DocketNumber: No. CR90-68700
Citation Numbers: 1994 Conn. Super. Ct. 12792
Judges: KLACZAK, JUDGE. NORKO, JUDGE. STANLEY, JUDGE.
Filed Date: 12/16/1994
Status: Non-Precedential
Modified Date: 4/18/2021
Application for review of sentence imposed by the Superior Court for the Judicial District of Hartford.
Docket No. CR 90-68700.
John S. Papa, Jr. Esq., Defense Counsel, for Petitioner.
Michael Glowa, Esq., Assistant State's Attorney for the State.
BY THE DIVISION
Freddy C. Rivera was found guilty after a jury trial of sexual assault in the 1st degree, in violation of G.S. §
On December 24, 1989, a formal complaint was filed by a woman who claimed to have been the victim of a sexual assault at knifepoint. The victim said the assault occurred earlier that day at the commuter parking lot on Route 322 in Southington. According to the victim, she had met the petitioner at a bar in Meriden on December 23, 1989 around 9 p. m. After leaving the bar, the victim and the petitioner went to a mutual friend's house where they ingested alcohol and drugs most of the night and left around 6 a.m. on December 24th. Both were in the petitioner's automobile in search of more drugs when the petitioner pulled a knife on the victim threatening her with bodily harm if she did not remove her clothing. The victim complied out of fear and was forced to submit to vaginal intercourse and to perform fellatio on Mr. Rivera. The petitioner then transported the victim to her place of employment where she solicited the aid of a television repairman. She was examined at the emergency room of the Meriden-Wallingford Hospital at 10:55 a.m. and the police were notified at 12:06 p. m. on December 24th. The petitioner permitted the police to search his vehicle and he was subsequently arrested on a warrant March 2, 1990.
Several reasons are advanced by the petitioner in connection with his request for reduction in sentence. First, counsel points out that the sentencing judge failed to articulate reasons for the "severity" of the sentence. However, the court did find that the offense was "one of the most serious we have." In addition, we are asked to note that the petitioner never really left the jurisdiction and was in telephone contact with his counsel, neither of which serve to diminish the import of his failure to appear for sentencing until apprehended. And telephone contact with one's attorney does not alleviate the need to be physically present on the continuance date. The petitioner, it is asserted, cooperated with the authorities and has assisted police investigations in the past which were undertaken at some risk to him, and his counsel claims petitioner's concern for his own safety was a major factor in his failure to appear. We are urged to examine his work record, lack of prior violent crimes and his family connections. Finally, we are asked to take into account that the victim suggested the five year minimum mandatory sentence would be appropriate in Mr. Rivera's case.
The assistant state's attorney acknowledged the case was a "hard [one] from start to finish," and agreed that the petitioner had been cooperative with the police. On the other hand, he argues that the sentence was appropriate in light of the seriousness of the sexual CT Page 12794 assault and the fact that it took a month to find Mr. Rivera when he failed to appear for sentencing. It was an act which simply had to be treated with incarceration and the sentencing judge had the victim's letter and knew her sentiments when sentence was imposed.
Mr. Rivera spoke on his own behalf and denied the lack of consent to the sexual act. He stated he did not rape the victim, but that, in a sense, he had raped himself and his family. He fears for the welfare of his family and says the sentence imposed was a "death sentence."

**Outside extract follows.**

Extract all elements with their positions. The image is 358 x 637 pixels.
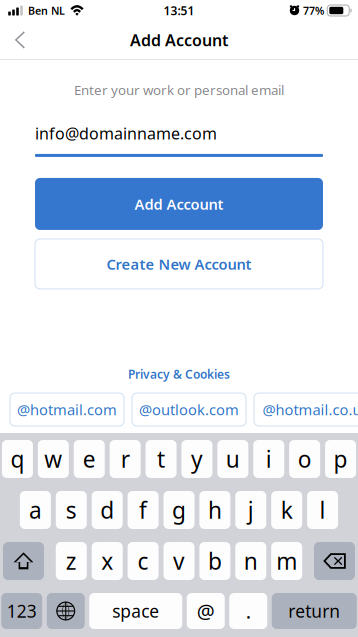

The division is struck by two factors which attend the petitioner's case. First, there is the unrefutable seriousness of the sexual assault. It was a very violent act committed with a weapon under circumstances which left the jury no doubt as to the threat of force imposed on the victim. Second, the petitioner's failure to appear after conviction may have been triggered by myriad factors, but in the final analysis, it represents the absence of respect for authority and an apparent willingness to flaunt the trust placed in him by the court. It is a felony punishable by a term of imprisonment of up to five years.
The denunciatory and isolative factors addressed in P.B. § 942 must be considered by the sentencing court along with the petitioner's character and the nature of the offenses. He faced a maximum sentence of 25 years for these charges and we conclude sentence of 18 years suspended after 13 1/2 was not excessive or disproportionate in the petitioner's case.
Sentence affirmed.
Stanley, J.
Klaczak, J.
Norko, J.
Stanley, J., Klaczak, J., and Norko, J. participated in this decision.